SUNDER NATARAJAN, Chief Compliance & Risk Officer at IndiaFirst Life Insurance
Risks include adoption, teething and early redundancy. A head start in the use of technology across the sales process over the recent years has helped us ride the momentum which I have largely driven by the willingness of the end customer and our distributors to engage through digital or phygital means. We have seen a digital uptick across the customer life cycle - right from engaging prospects through web workshops, paperless onboarding through an OTP-based customer consent, ongoing customer service through WhatsApp, IVR, and chatbots, collecting premium and remitting maturity and claim proceeds through digital means.
The first level risk arises from the above is adoption, especially if it involves a large set of users. The immediate next challenge is the ability to overcome teething troubles and course-correction alongside changes. The biggest risk, however, is maintaining the status quo in the age of rapid change.
VENKATA JAYARAMAN M., Chief Risk Officer at Fincare Small Finance Bank
Technology has been a game-changer in addressing several challenges by optimizing the end-to-end risk management process. Our experience with using technology to mitigate risks arising out of technology momentum include: (i) Adopting a shift left strategy towards security testing (ii) Putting in place inbuilt security into the product rather than retrofit (iii) Implementing DevSecOps (iv) Automating continuous vulnerability assessment and (v) Automating CI/CD pipeline.
VIJAYALAKSHMI NATARAJAN, Chief Compliance and Risk Officer at Aviva India
With the increase in digital adoption in sales and servicing, the fact remains that the risk of information and cybersecurity threats do multiply. However, it is technology in itself that helps address the risks created by technology. The key to this is right investment in information and technology architecture and infrastructure at the right time supported by an IT strategy roadmap.

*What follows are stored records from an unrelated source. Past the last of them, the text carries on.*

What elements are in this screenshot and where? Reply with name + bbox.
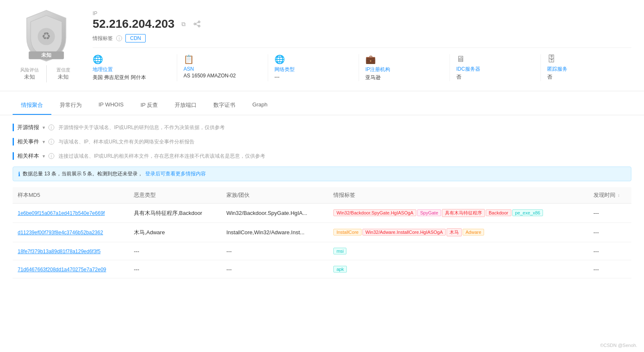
attr-name: 匿踪服务 bbox=[547, 66, 625, 73]
related-samples-title-row: 相关样本 ▼ i 连接过该域名、IP或URL的相关样本文件，存在恶意样本连接不代… bbox=[13, 152, 631, 160]
attr-item-4: 🖥 IDC服务器 否 bbox=[450, 54, 541, 81]
cell-md5: 1e6be09f15a067a1ed417b540e7e669f bbox=[13, 204, 129, 223]
attr-value: 否 bbox=[456, 74, 534, 81]
open-source-title: 开源情报 bbox=[17, 124, 39, 131]
related-events-info-icon[interactable]: i bbox=[48, 139, 54, 145]
svg-point-6 bbox=[198, 25, 200, 27]
intel-tag: InstallCore bbox=[333, 229, 362, 236]
related-events-section: 相关事件 ▼ i 与该域名、IP、样本或URL文件有关的网络安全事件分析报告 bbox=[13, 138, 631, 146]
tab-cert[interactable]: 数字证书 bbox=[205, 96, 244, 115]
attr-icon: 💼 bbox=[365, 54, 443, 64]
attr-name: 网络类型 bbox=[274, 66, 352, 73]
open-source-title-row: 开源情报 ▼ i 开源情报中关于该域名、IP或URL的研判信息，不作为决策依据，… bbox=[13, 124, 631, 131]
cell-time: --- bbox=[588, 223, 631, 242]
intel-tag: Backdoor bbox=[486, 209, 511, 216]
cell-tags: msi bbox=[328, 242, 588, 260]
login-link[interactable]: 登录后可查看更多情报内容 bbox=[145, 170, 206, 177]
intel-tags-label: 情报标签 bbox=[93, 35, 113, 42]
cell-time: --- bbox=[588, 204, 631, 223]
cell-family: --- bbox=[221, 260, 329, 278]
share-icon[interactable] bbox=[192, 19, 202, 29]
tab-abnormal[interactable]: 异常行为 bbox=[51, 96, 90, 115]
related-samples-arrow[interactable]: ▼ bbox=[42, 154, 46, 159]
info-icon[interactable]: i bbox=[116, 35, 122, 41]
intel-tag: 具有木马特征程序 bbox=[442, 209, 485, 217]
col-family: 家族/团伙 bbox=[221, 187, 329, 204]
footer-credit: ©CSDN @Senoh. bbox=[600, 343, 637, 348]
intel-tag: Win32/Backdoor.SpyGate.HgIASOgA bbox=[333, 209, 416, 216]
tabs-row: 情报聚合异常行为IP WHOISIP 反查开放端口数字证书Graph bbox=[13, 96, 631, 115]
open-source-info-icon[interactable]: i bbox=[48, 124, 54, 130]
related-events-title: 相关事件 bbox=[17, 138, 39, 146]
related-events-desc: 与该域名、IP、样本或URL文件有关的网络安全事件分析报告 bbox=[59, 138, 194, 146]
related-samples-section: 相关样本 ▼ i 连接过该域名、IP或URL的相关样本文件，存在恶意样本连接不代… bbox=[13, 152, 631, 160]
attr-icon: 🖥 bbox=[456, 54, 534, 64]
tab-ports[interactable]: 开放端口 bbox=[166, 96, 205, 115]
confidence: 置信度 未知 bbox=[46, 65, 80, 82]
intel-tag: 木马 bbox=[447, 228, 462, 236]
attr-icon: 🗄 bbox=[547, 54, 625, 64]
md5-link[interactable]: 71d6467663f208dd1a470275e7a72e09 bbox=[18, 267, 106, 273]
table-row: 18fe7f379b13a89d81f78a129ed6f3f5------ms… bbox=[13, 242, 631, 260]
info-icon-blue: ℹ bbox=[18, 171, 20, 177]
table-row: 71d6467663f208dd1a470275e7a72e09------ap… bbox=[13, 260, 631, 278]
md5-link[interactable]: d11239ef00f793f8e4c3746b52ba2362 bbox=[18, 230, 103, 236]
table-body: 1e6be09f15a067a1ed417b540e7e669f具有木马特征程序… bbox=[13, 204, 631, 278]
attr-item-0: 🌐 地理位置 美国 弗吉尼亚州 阿什本 bbox=[93, 54, 177, 81]
attr-name: IP注册机构 bbox=[365, 66, 443, 73]
table-header-row: 样本MD5恶意类型家族/团伙情报标签发现时间 ↕ bbox=[13, 187, 631, 204]
sort-icon-time[interactable]: ↕ bbox=[617, 193, 620, 198]
related-samples-info-icon[interactable]: i bbox=[48, 153, 54, 159]
intel-tag: msi bbox=[333, 248, 346, 254]
risk-row: 风险评估 未知 置信度 未知 bbox=[13, 65, 80, 82]
related-events-title-row: 相关事件 ▼ i 与该域名、IP、样本或URL文件有关的网络安全事件分析报告 bbox=[13, 138, 631, 146]
tab-graph[interactable]: Graph bbox=[244, 96, 276, 115]
attr-item-1: 📋 ASN AS 16509 AMAZON-02 bbox=[177, 54, 268, 81]
copy-icon[interactable]: ⧉ bbox=[179, 19, 188, 29]
col-time[interactable]: 发现时间 ↕ bbox=[588, 187, 631, 204]
attr-name: 地理位置 bbox=[93, 66, 170, 73]
ip-label: IP bbox=[93, 11, 631, 16]
attr-icon: 📋 bbox=[184, 54, 261, 64]
ip-title-row: 52.216.204.203 ⧉ bbox=[93, 17, 631, 31]
md5-link[interactable]: 18fe7f379b13a89d81f78a129ed6f3f5 bbox=[18, 249, 101, 254]
table-row: d11239ef00f793f8e4c3746b52ba2362木马,Adwar… bbox=[13, 223, 631, 242]
samples-table: 样本MD5恶意类型家族/团伙情报标签发现时间 ↕ 1e6be09f15a067a… bbox=[13, 187, 631, 278]
related-samples-title: 相关样本 bbox=[17, 152, 39, 160]
attr-value: AS 16509 AMAZON-02 bbox=[184, 73, 261, 79]
related-samples-desc: 连接过该域名、IP或URL的相关样本文件，存在恶意样本连接不代表该域名是恶意，仅… bbox=[59, 153, 265, 160]
cell-type: 木马,Adware bbox=[129, 223, 221, 242]
svg-text:未知: 未知 bbox=[41, 52, 51, 58]
cell-md5: 71d6467663f208dd1a470275e7a72e09 bbox=[13, 260, 129, 278]
content-section: 开源情报 ▼ i 开源情报中关于该域名、IP或URL的研判信息，不作为决策依据，… bbox=[0, 115, 644, 287]
col-md5: 样本MD5 bbox=[13, 187, 129, 204]
cell-type: --- bbox=[129, 260, 221, 278]
attr-name: ASN bbox=[184, 66, 261, 72]
cell-family: InstallCore,Win32/Adware.Inst... bbox=[221, 223, 329, 242]
related-events-arrow[interactable]: ▼ bbox=[42, 140, 46, 144]
table-row: 1e6be09f15a067a1ed417b540e7e669f具有木马特征程序… bbox=[13, 204, 631, 223]
md5-link[interactable]: 1e6be09f15a067a1ed417b540e7e669f bbox=[18, 210, 105, 216]
header-info: IP 52.216.204.203 ⧉ 情报标签 i CDN bbox=[93, 8, 631, 81]
page-wrapper: ♻ 未知 风险评估 未知 置信度 未知 IP 52.216.204.203 bbox=[0, 0, 644, 352]
cell-type: --- bbox=[129, 242, 221, 260]
shield-icon: ♻ 未知 bbox=[19, 8, 74, 63]
shield-container: ♻ 未知 风险评估 未知 置信度 未知 bbox=[13, 8, 80, 82]
cell-tags: apk bbox=[328, 260, 588, 278]
intel-tag: Adware bbox=[463, 229, 484, 236]
risk-label: 风险评估 bbox=[13, 67, 46, 73]
attr-value: 亚马逊 bbox=[365, 74, 443, 81]
open-source-arrow[interactable]: ▼ bbox=[42, 125, 46, 130]
tab-intel[interactable]: 情报聚合 bbox=[13, 96, 51, 115]
tab-reverse[interactable]: IP 反查 bbox=[132, 96, 167, 115]
intel-tag: SpyGate bbox=[417, 209, 441, 216]
attr-item-3: 💼 IP注册机构 亚马逊 bbox=[359, 54, 450, 81]
svg-point-4 bbox=[198, 21, 200, 23]
cell-md5: d11239ef00f793f8e4c3746b52ba2362 bbox=[13, 223, 129, 242]
col-type: 恶意类型 bbox=[129, 187, 221, 204]
cell-tags: Win32/Backdoor.SpyGate.HgIASOgASpyGate具有… bbox=[328, 204, 588, 223]
svg-line-7 bbox=[196, 22, 198, 24]
attr-item-2: 🌐 网络类型 --- bbox=[268, 54, 359, 81]
cell-type: 具有木马特征程序,Backdoor bbox=[129, 204, 221, 223]
tab-whois[interactable]: IP WHOIS bbox=[90, 96, 132, 115]
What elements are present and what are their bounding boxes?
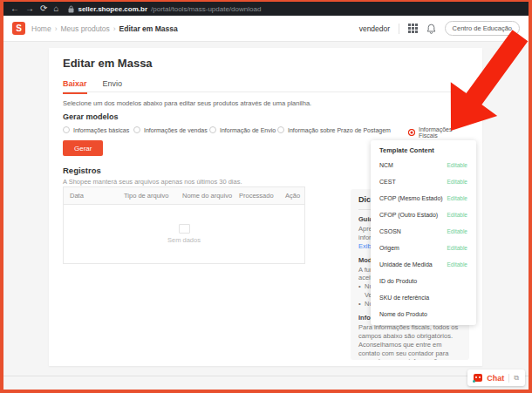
radio-informacoes-vendas[interactable]: Informações de vendas: [133, 126, 208, 133]
item-label: CEST: [379, 179, 396, 185]
breadcrumb-home[interactable]: Home: [31, 24, 51, 33]
item-label: CFOP (Mesmo Estado): [379, 195, 443, 201]
item-label: CSOSN: [379, 228, 401, 234]
screen: ← → ⟳ ⌂ seller.shopee.com.br /portal/too…: [0, 0, 532, 393]
dropdown-item-cfop-mesmo[interactable]: CFOP (Mesmo Estado) Editable: [371, 190, 476, 207]
dropdown-item-unidade-medida[interactable]: Unidade de Medida Editable: [371, 256, 476, 273]
editable-badge: Editable: [447, 228, 468, 234]
home-icon[interactable]: ⌂: [53, 2, 58, 16]
radio-label: Informação de Envio: [220, 127, 276, 133]
radio-informacoes-basicas[interactable]: Informações básicas: [63, 126, 129, 133]
breadcrumb-separator: ›: [55, 24, 58, 33]
radio-label: Informações de vendas: [144, 127, 208, 133]
tips-info-body: Para informações fiscais, todos os campo…: [358, 323, 458, 360]
item-label: Nome do Produto: [379, 311, 427, 317]
dropdown-item-csosn[interactable]: CSOSN Editable: [371, 223, 476, 240]
registros-table: Data Tipo de arquivo Nome do arquivo Pro…: [63, 186, 305, 264]
chat-label: Chat: [487, 374, 504, 383]
tips-info-text: Para informações fiscais, todos os campo…: [358, 323, 461, 360]
radio-label: Informações básicas: [73, 127, 129, 133]
chat-divider: [508, 374, 509, 383]
shopee-logo-icon[interactable]: S: [12, 22, 25, 35]
education-center-button[interactable]: Centro de Educação: [445, 21, 520, 36]
editable-badge: Editable: [447, 162, 468, 168]
address-bar[interactable]: seller.shopee.com.br /portal/tools/mass-…: [68, 5, 261, 13]
radio-icon[interactable]: [133, 126, 140, 133]
radio-selected-icon[interactable]: [408, 129, 415, 136]
tab-divider: [63, 91, 468, 92]
notifications-bell-icon[interactable]: [426, 24, 436, 34]
app-header: S Home › Meus produtos › Editar em Massa…: [3, 16, 529, 41]
footer-divider: [3, 376, 529, 376]
col-tipo-arquivo: Tipo de arquivo: [118, 192, 176, 200]
radio-informacao-envio[interactable]: Informação de Envio: [209, 126, 276, 133]
browser-toolbar: ← → ⟳ ⌂ seller.shopee.com.br /portal/too…: [3, 2, 529, 16]
editable-badge: Editable: [447, 245, 468, 251]
url-path: /portal/tools/mass-update/download: [151, 5, 261, 13]
page-title: Editar em Massa: [63, 57, 153, 70]
item-label: SKU de referência: [379, 295, 429, 301]
col-processado: Processado: [233, 192, 279, 200]
refresh-icon[interactable]: ⟳: [40, 2, 47, 16]
empty-text: Sem dados: [167, 236, 201, 244]
dropdown-item-id-produto[interactable]: ID do Produto: [371, 273, 476, 289]
chat-widget[interactable]: Chat ⧉: [467, 369, 525, 386]
online-dot: [473, 380, 475, 383]
url-domain: seller.shopee.com.br: [78, 5, 147, 13]
radio-icon[interactable]: [277, 126, 284, 133]
gerar-button[interactable]: Gerar: [63, 140, 103, 156]
dropdown-item-origem[interactable]: Origem Editable: [371, 240, 476, 256]
item-label: Unidade de Medida: [379, 261, 433, 268]
dropdown-item-cest[interactable]: CEST Editable: [371, 173, 476, 190]
page-description: Selecione um dos modelos abaixo para edi…: [63, 99, 311, 107]
item-label: NCM: [379, 162, 393, 168]
apps-grid-icon[interactable]: [408, 24, 418, 33]
item-label: CFOP (Outro Estado): [379, 212, 438, 218]
registros-subtitle: A Shopee manterá seus arquivos apenas no…: [63, 178, 242, 186]
dropdown-item-ncm[interactable]: NCM Editable: [371, 157, 476, 173]
editable-badge: Editable: [447, 212, 468, 218]
radio-informacoes-fiscais[interactable]: Informações Fiscais: [408, 126, 473, 139]
gerar-modelos-label: Gerar modelos: [63, 112, 119, 121]
radio-label: Informações Fiscais: [419, 126, 473, 139]
model-radio-group: Informações básicas Informações de venda…: [63, 126, 473, 137]
table-header-row: Data Tipo de arquivo Nome do arquivo Pro…: [64, 187, 304, 205]
col-acao: Ação: [279, 192, 304, 200]
col-data: Data: [64, 192, 118, 200]
item-label: Origem: [379, 245, 399, 251]
header-divider: [399, 24, 399, 34]
editable-badge: Editable: [447, 179, 468, 185]
popout-icon[interactable]: ⧉: [514, 375, 519, 382]
table-empty-state: Sem dados: [64, 205, 304, 263]
registros-title: Registros: [63, 166, 101, 175]
breadcrumb-meus-produtos[interactable]: Meus produtos: [61, 24, 110, 33]
back-icon[interactable]: ←: [10, 2, 19, 16]
item-label: ID do Produto: [379, 278, 417, 284]
lock-icon: [68, 5, 74, 13]
breadcrumb-current: Editar em Massa: [119, 24, 178, 33]
radio-label: Informação sobre Prazo de Postagem: [288, 127, 391, 133]
breadcrumb-separator: ›: [113, 24, 116, 33]
dropdown-header: Template Content: [371, 140, 476, 157]
col-nome-arquivo: Nome do arquivo: [176, 192, 233, 200]
template-content-dropdown: Template Content NCM Editable CEST Edita…: [371, 140, 476, 325]
dropdown-item-cfop-outro[interactable]: CFOP (Outro Estado) Editable: [371, 207, 476, 223]
empty-image-icon: [179, 224, 190, 234]
chat-icon: [474, 374, 482, 382]
dropdown-item-sku-referencia[interactable]: SKU de referência: [371, 289, 476, 306]
dropdown-item-nome-produto[interactable]: Nome do Produto: [371, 306, 476, 322]
radio-icon[interactable]: [63, 126, 70, 133]
radio-prazo-postagem[interactable]: Informação sobre Prazo de Postagem: [277, 126, 391, 133]
editable-badge: Editable: [447, 261, 468, 268]
username[interactable]: vendedor: [359, 24, 390, 33]
editable-badge: Editable: [447, 195, 468, 201]
forward-icon[interactable]: →: [25, 2, 34, 16]
radio-icon[interactable]: [209, 126, 216, 133]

This should essentially address obsolete technology, timely upgrade and patching, robust DLP tool, firewall protocols, underlying security protocols and annual real time BCP (Business Continuity Plan) drills. Add to that, information and security risk assessment both at pre-go live stage and at defined intervals for critical applications.
Information and cyber security of outsourced vendor must be reviewed at regular defined intervals. Other crucial issues include testing at onboarding stage, tight digital and physical access control management. Finally, there is a need to ensure ongoing training and awareness for employees and vendor resources associated with the company.
SUMMARY
Looking at all the responses, it is clear that technology poses a vast variety of risk thereby presenting a rich scope for dealing with them. One interesting perspective is that thanks to technology, there is now a dual intelligence within every organization – the human intelligence and the cyber intelligence. When they work with synergy, magical results happen. But when the synergy breaks down – accidentally or wilfully – the outcome is usually disastrous. Net net, the human intelligence must keep moving ahead to remain the master.